▶ Problem to work on
For each line below with the word "posts", write out a copy.

═══ Source material ═══

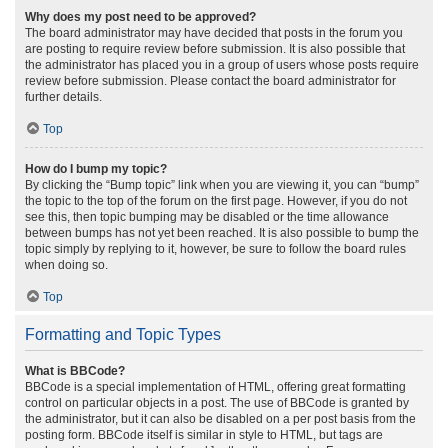
Why does my post need to be approved?
The board administrator may have decided that posts in the forum you
are posting to require review before submission. It is also possible that
the administrator has placed you in a group of users whose posts require
review before submission. Please contact the board administrator for
further details.
Top
How do I bump my topic?
By clicking the “Bump topic” link when you are viewing it, you can “bump”
the topic to the top of the forum on the first page. However, if you do not
see this, then topic bumping may be disabled or the time allowance
between bumps has not yet been reached. It is also possible to bump the
topic simply by replying to it, however, be sure to follow the board rules
when doing so.
Top
Formatting and Topic Types
What is BBCode?
BBCode is a special implementation of HTML, offering great formatting
control on particular objects in a post. The use of BBCode is granted by
the administrator, but it can also be disabled on a per post basis from the
posting form. BBCode itself is similar in style to HTML, but tags are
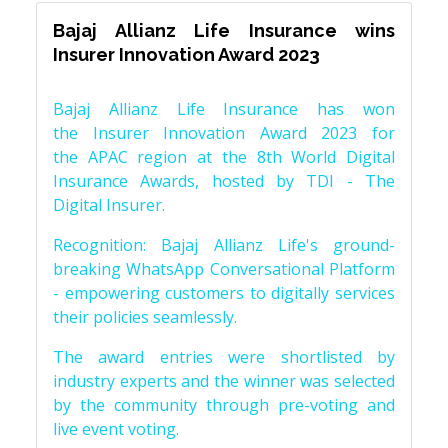
Bajaj Allianz Life Insurance wins
Insurer Innovation Award 2023
Bajaj Allianz Life Insurance has won
the Insurer Innovation Award 2023 for
the APAC region at the 8th World Digital
Insurance Awards, hosted by TDI - The
Digital Insurer.
Recognition: Bajaj Allianz Life's ground-
breaking WhatsApp Conversational Platform
- empowering customers to digitally services
their policies seamlessly.
The award entries were shortlisted by
industry experts and the winner was selected
by the community through pre-voting and
live event voting.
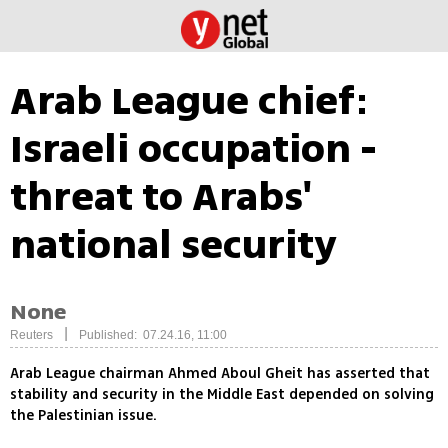
Arab League chief:
Israeli occupation -
threat to Arabs'
national security
None
|
Reuters
Published: 07.24.16, 11:00
Arab League chairman Ahmed Aboul Gheit has asserted that
stability and security in the Middle East depended on solving
the Palestinian issue.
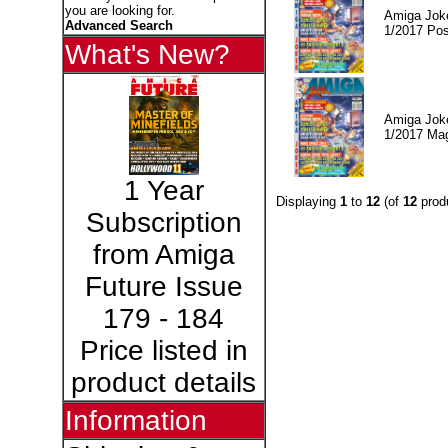
you are looking for.
Amiga Jok
Advanced Search
1/2017 Pos
What's New?
Amiga Jok
1/2017 Ma
1 Year
Displaying
1
to
12
(of
12
prod
Subscription
from Amiga
Future Issue
179 - 184
Price listed in
product details
Information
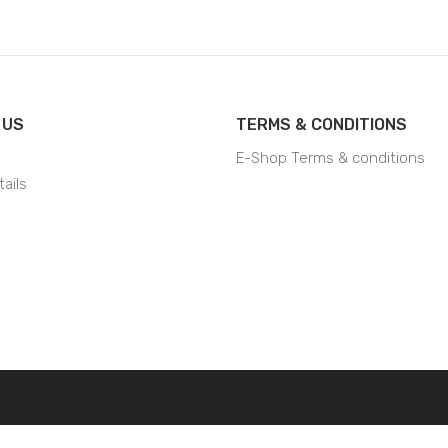
 US
TERMS & CONDITIONS
E-Shop Terms & conditions
ails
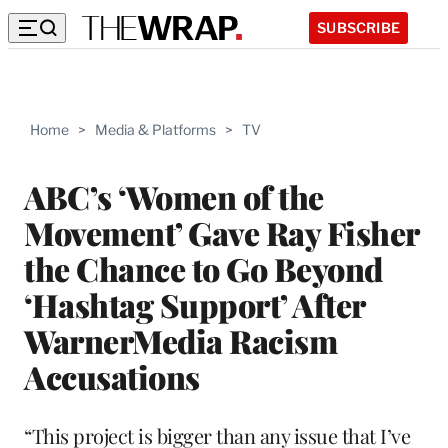
SUBSCRIBE
Home
>
Media & Platforms
>
TV
ABC’s ‘Women of the
Movement’ Gave Ray Fisher
the Chance to Go Beyond
‘Hashtag Support’ After
WarnerMedia Racism
Accusations
“This project is bigger than any issue that I’ve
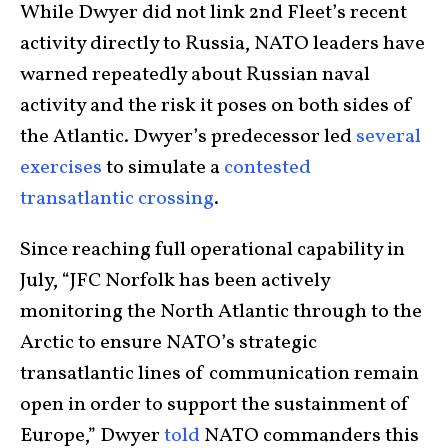
While Dwyer did not link 2nd Fleet’s recent
activity directly to Russia, NATO leaders have
warned repeatedly about Russian naval
activity and the risk it poses on both sides of
the Atlantic. Dwyer’s predecessor led
several
exercises
to simulate a
contested
transatlantic crossing
.
Since reaching full operational capability in
July, “JFC Norfolk has been actively
monitoring the North Atlantic through to the
Arctic to ensure NATO’s strategic
transatlantic lines of communication remain
open in order to support the sustainment of
Europe,” Dwyer
told
NATO commanders this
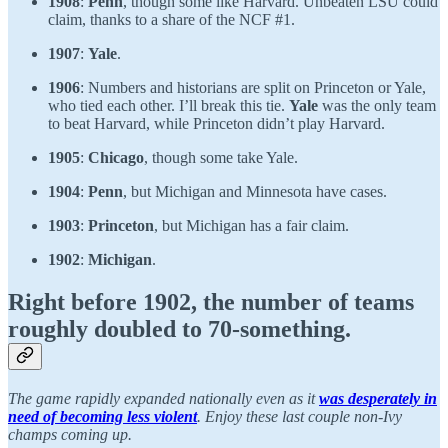
1908
:
Penn
, though some like Harvard. Unbeaten LSU could
claim, thanks to a share of the NCF #1.
1907
:
Yale
.
1906
: Numbers and historians are split on Princeton or Yale,
who tied each other. I’ll break this tie.
Yale
was the only team
to beat Harvard, while Princeton didn’t play Harvard.
1905
:
Chicago
, though some take Yale.
1904
:
Penn
, but Michigan and Minnesota have cases.
1903
:
Princeton
, but Michigan has a fair claim.
1902
:
Michigan
.
Right before 1902, the number of teams
roughly doubled to 70-something.
The game rapidly expanded nationally even as it
was desperately in
need of becoming less violent
. Enjoy these last couple non-Ivy
champs coming up.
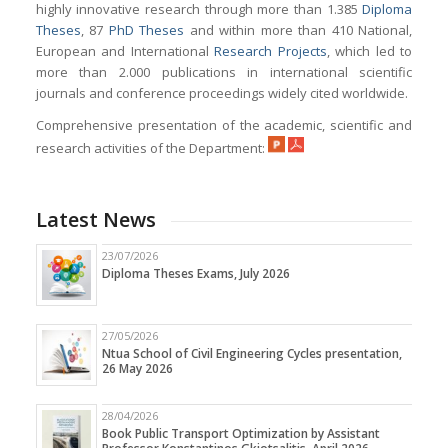
highly innovative research through more than 1.385
Diploma
Theses
, 87
PhD Theses
and within more than 410 National,
European and International
Research Projects
, which led to
more than 2.000 publications in international scientific
journals and conference proceedings widely cited worldwide.
Comprehensive presentation of the academic, scientific and
research activities of the Department:
Latest News
23/07/2026
Diploma Theses Exams, July 2026
27/05/2026
Ntua School of Civil Engineering Cycles presentation,
26 May 2026
28/04/2026
Book Public Transport Optimization by Assistant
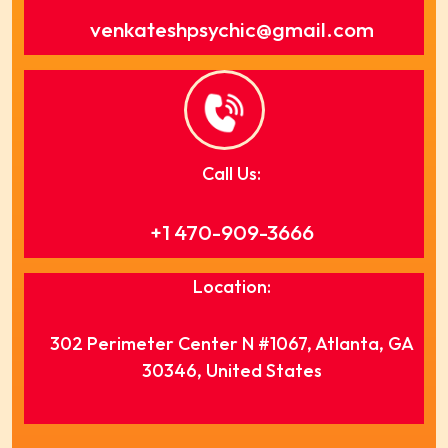
venkateshpsychic@gmail.com
Call Us:
+1 470-909-3666
Location:
302 Perimeter Center N #1067, Atlanta, GA
30346, United States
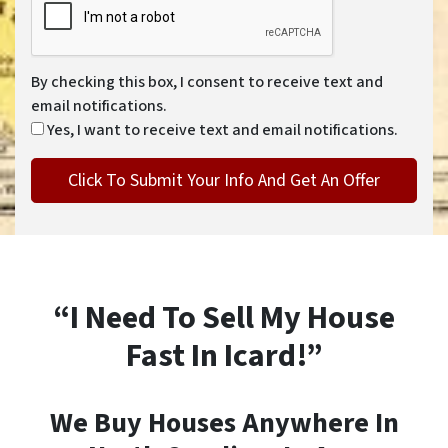
By checking this box, I consent to receive text and
email notifications.
Yes, I want to receive text and email notifications.
“I Need To Sell My House
Fast In Icard!”
We Buy Houses Anywhere In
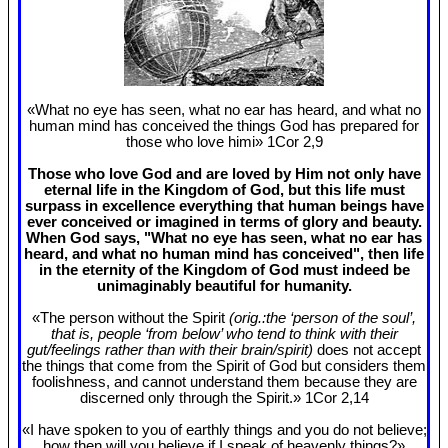
«What no eye has seen, what no ear has heard, and what no
human mind has conceived the things God has prepared for
those who love himi» 1Cor 2
,9
Those who love God and are loved by Him not only have
eternal life in the Kingdom of God, but this life must
surpass in excellence everything that human beings have
ever conceived or imagined in terms of glory and beauty.
When God says, "What no eye has seen, what no ear has
heard, and what no human mind has conceived", then life
in the eternity of the Kingdom of God must indeed be
unimaginably beautiful for humanity.
«The person without the Spirit
(orig.:the ‘person of the soul’,
that is, people ‘from below’ who tend to think with their
gut/feelings rather than with their brain/spirit)
does not accept
the things that come from the Spirit of God but considers them
foolishness, and cannot understand them because they are
discerned only through the Spirit.» 1Cor 2
,14
«I have spoken to you of earthly things and you do not believe;
how then will you believe if I speak of heavenly things?»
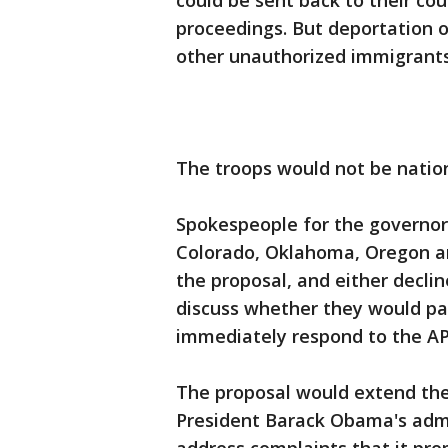
could be sent back to their cou
proceedings. But deportation 
other unauthorized immigrants
The troops would not be nation
Spokespeople for the governors
Colorado, Oklahoma, Oregon a
the proposal, and either decli
discuss whether they would par
immediately respond to the AP
The proposal would extend the
President Barack Obama's admi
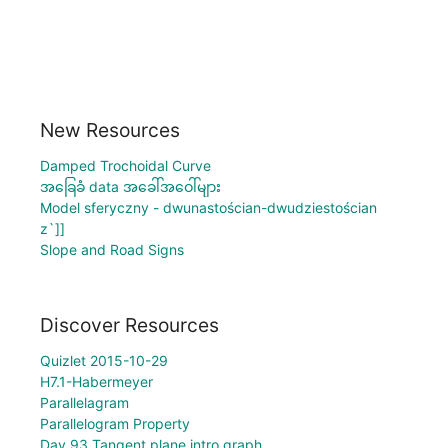
New Resources
Damped Trochoidal Curve
အခြေခံ data အခေါ်အဝေါ်များ
Model sferyczny - dwunastościan-dwudziestościan
z`]]
Slope and Road Signs
Discover Resources
Quizlet 2015-10-29
H7.1-Habermeyer
Parallelagram
Parallelogram Property
Day 93 Tangent plane intro graph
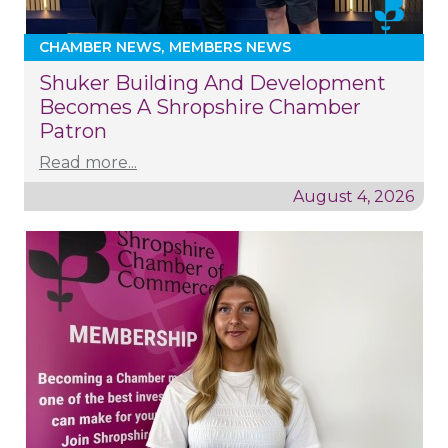
CHAMBER NEWS
MEMBERS NEWS
Shuker Building And Development
Becomes A Shropshire Chamber
Patron
Read more...
August 4, 2026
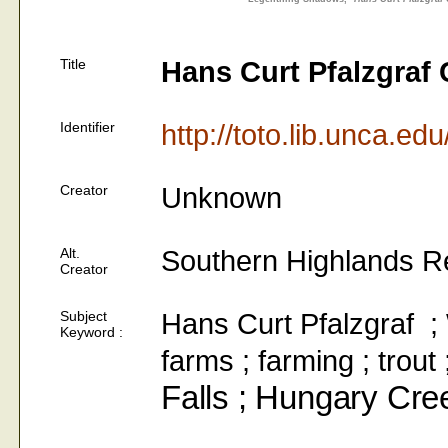
Title
Hans Curt Pfalzgraf 
Identifier
http://toto.lib.unca.ed
Creator
Unknown
Alt.
Southern Highlands R
Creator
Subject
Hans Curt Pfalzgraf ; W
Keyword :
farms ; farming ; trou
Falls ; Hungary Cre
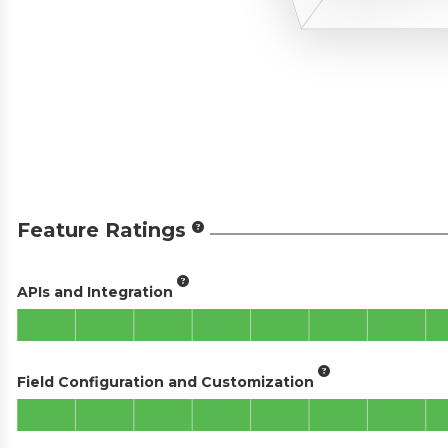
Feature Ratings
APIs and Integration
Field Configuration and Customization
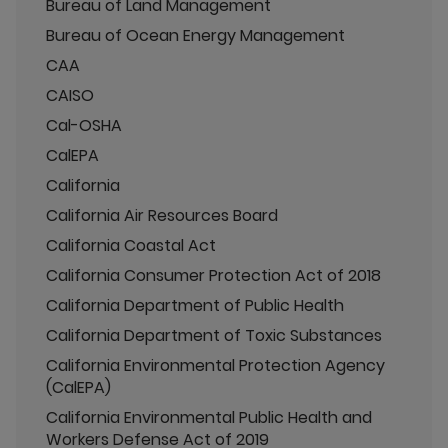
Bureau of Land Management
Bureau of Ocean Energy Management
CAA
CAISO
Cal-OSHA
CalEPA
California
California Air Resources Board
California Coastal Act
California Consumer Protection Act of 2018
California Department of Public Health
California Department of Toxic Substances
California Environmental Protection Agency
(CalEPA)
California Environmental Public Health and
Workers Defense Act of 2019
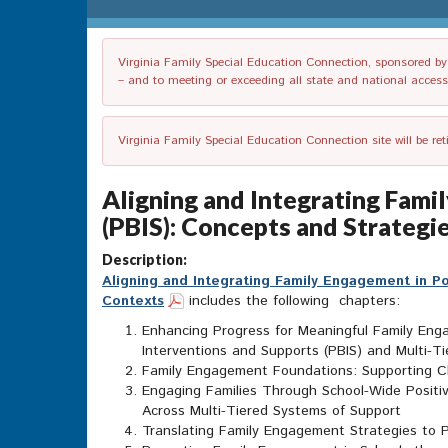
Virginia Family Special Education Connection, sponsored by V
– and to meeting or exceeding all state and national accessib
Virginia Family Special Education Connection site will be re
Aligning and Integrating Fami
(PBIS): Concepts and Strategie
Description:
Aligning and Integrating Family Engagement in Po
Contexts
includes the following chapters:
Enhancing Progress for Meaningful Family Enga
Interventions and Supports (PBIS) and Multi-T
Family Engagement Foundations: Supporting Ch
Engaging Families Through School-Wide Positiv
Across Multi-Tiered Systems of Support
Translating Family Engagement Strategies to P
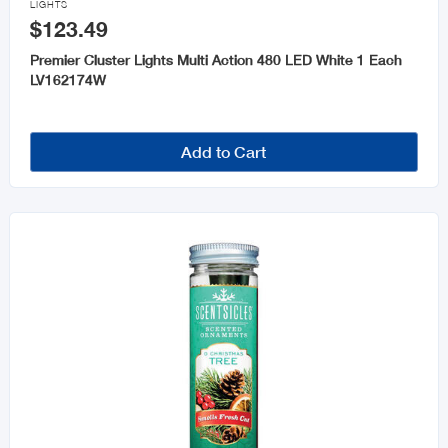
LIGHTS
$123.49
Premier Cluster Lights Multi Action 480 LED White 1 Each
LV162174W
Add to Cart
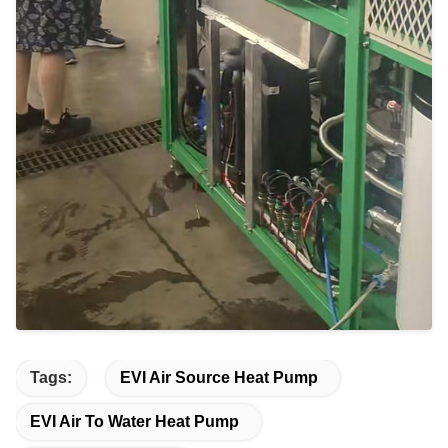
Tags:
EVI Air Source Heat Pump
EVI Air To Water Heat Pump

═══

▶ Response for this exercise
The board administrator may have decided that posts in the forum you
the administrator has placed you in a group of users whose posts require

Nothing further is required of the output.